SimpleBot uses a combination of a Raspberry Pi (running Linux) and an Arduino-compatible board called the PiLeven (running Firmata) to control the robot and read from sensors. The SD card image provided in the kit includes the full Arduino IDE and supporting tools to allow you to develop Arduino code directly on the bot and upload it to the PiLeven.

The NodeBots examples rely on the PiLeven running a sketch that implements the "Firmata" protocol, which slaves it to the Raspberry Pi and communicates via serial. This effectively turns the PiLeven into an I/O board for the Pi, providing a standard protocol for the Pi to access the PiLeven's header pins and devices that are plugged into it.

Before running the NodeBots examples, the PiLeven needs to be flashed with firmware called `SBSFirmata`, which is a version of Firmata that specifically supports the features of the SimpleBot Shield provided in the kit.

Build Firmata on the Raspberry Pi and install it onto the PiLeven by running the following commands:

cd ~/simplebot
cd firmware/ino/SBSFirmata
ino clean && ino build
ino upload -p /dev/ttyS99

Run the examples

Three simple examples are provided, all written using Node.js to communicate with the PiLeven using Firmata.
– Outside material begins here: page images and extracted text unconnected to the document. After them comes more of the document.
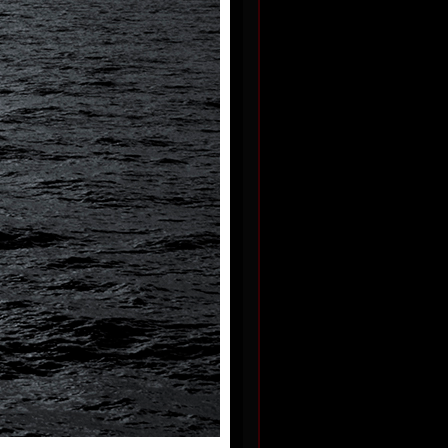
Želva
fotografie, 2009
60 x 90 cm
iře
cena:
2 500,00 Kč
9
Kč
I.
Hladina
9
fotografie, 2004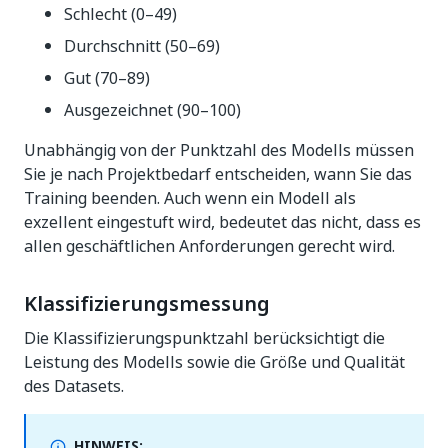
Schlecht (0–49)
Durchschnitt (50–69)
Gut (70–89)
Ausgezeichnet (90–100)
Unabhängig von der Punktzahl des Modells müssen
Sie je nach Projektbedarf entscheiden, wann Sie das
Training beenden. Auch wenn ein Modell als
exzellent eingestuft wird, bedeutet das nicht, dass es
allen geschäftlichen Anforderungen gerecht wird.
Klassifizierungsmessung
Die Klassifizierungspunktzahl berücksichtigt die
Leistung des Modells sowie die Größe und Qualität
des Datasets.
HINWEIS: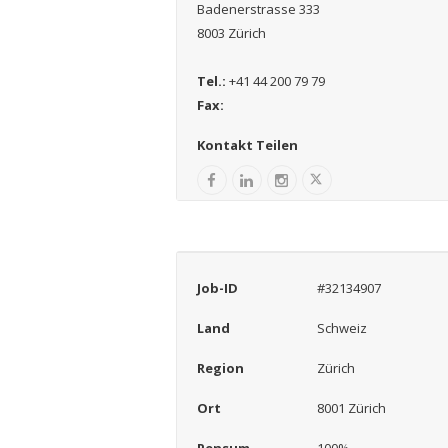
Badenerstrasse 333
8003 Zürich
Tel.:
+41 44 200 79 79
Fax:
Kontakt Teilen
Job-ID
#32134907
Land
Schweiz
Region
Zürich
Ort
8001 Zürich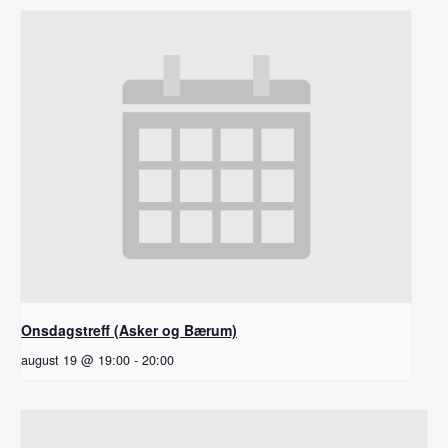
Onsdagstreff (Asker og Bærum)
august 19 @ 19:00
-
20:00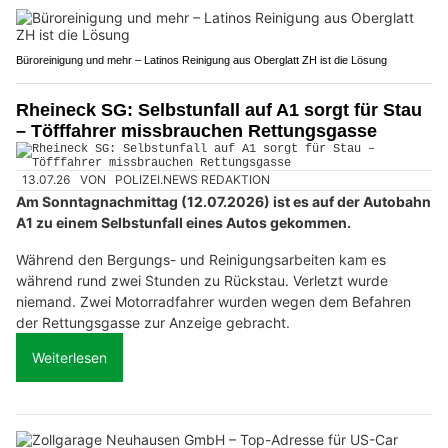
Büroreinigung und mehr – Latinos Reinigung aus Oberglatt ZH ist die Lösung
Rheineck SG: Selbstunfall auf A1 sorgt für Stau
– Töfffahrer missbrauchen Rettungsgasse
13.07.26
VON
POLIZEI.NEWS REDAKTION
Am Sonntagnachmittag (12.07.2026) ist es auf der Autobahn
A1 zu einem Selbstunfall eines Autos gekommen.
Während den Bergungs- und Reinigungsarbeiten kam es
während rund zwei Stunden zu Rückstau. Verletzt wurde
niemand. Zwei Motorradfahrer wurden wegen dem Befahren
der Rettungsgasse zur Anzeige gebracht.
Weiterlesen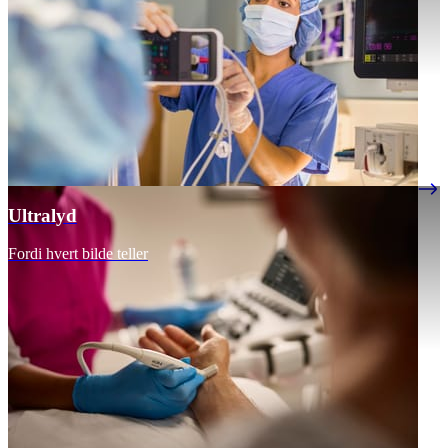
Ultralyd
Fordi hvert bilde teller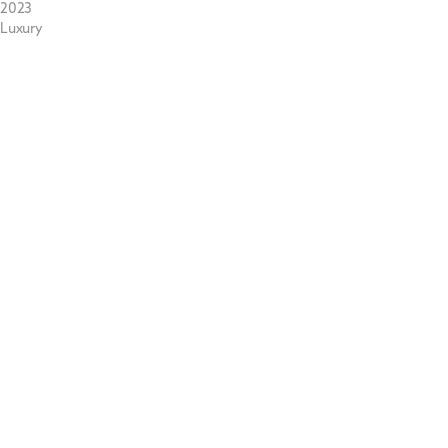
2023
Luxury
The examples must be executed from the `~/simplebot` directory so that Node.js can find the necessary libraries.


The SimpleBot Shield includes 4 addressable RGB LEDs using the WS2812B chipset, frequently called "NeoPixels". This example cycles through the LEDs on the shield and blinks different colours:

cd ~/simplebot
node examples/SimpleBotShield/np.js /dev/ttyS99


The ultrasonic distance sensor on the front of the SimpleBot can be used to detect obstacles. This example repeatedly reads the sensor and reports the result in both cm and inches.

cd ~/simplebot
node examples/SimpleBotShield/ping.js /dev/ttyS99


Control the continuous-turn servos using arrow keys on your keyboard to drive the bot around. Once moving, the bot will keep going until you press the space bar to stop it.

cd ~/simplebot
node examples/SimpleBotShield/simplebot.js /dev/ttyS99

If you notice that your bot doesn't sit still, but instead creeps slowly on one or both sides, that's a result of the position potentiometers in the servos not being properly tuned. It's possible to disassemble the servo and tune the pots, but you can also compensate in software.

Open the `simplebot.js` source file and look for variables that set the left and right wheel zero positions at lines 9 and 10. The theoretical centre value is 90, but you may need to change it to a value between 87 and 93. In very unusual worst case scenarios it may need to be adjusted as far as 80 or 100.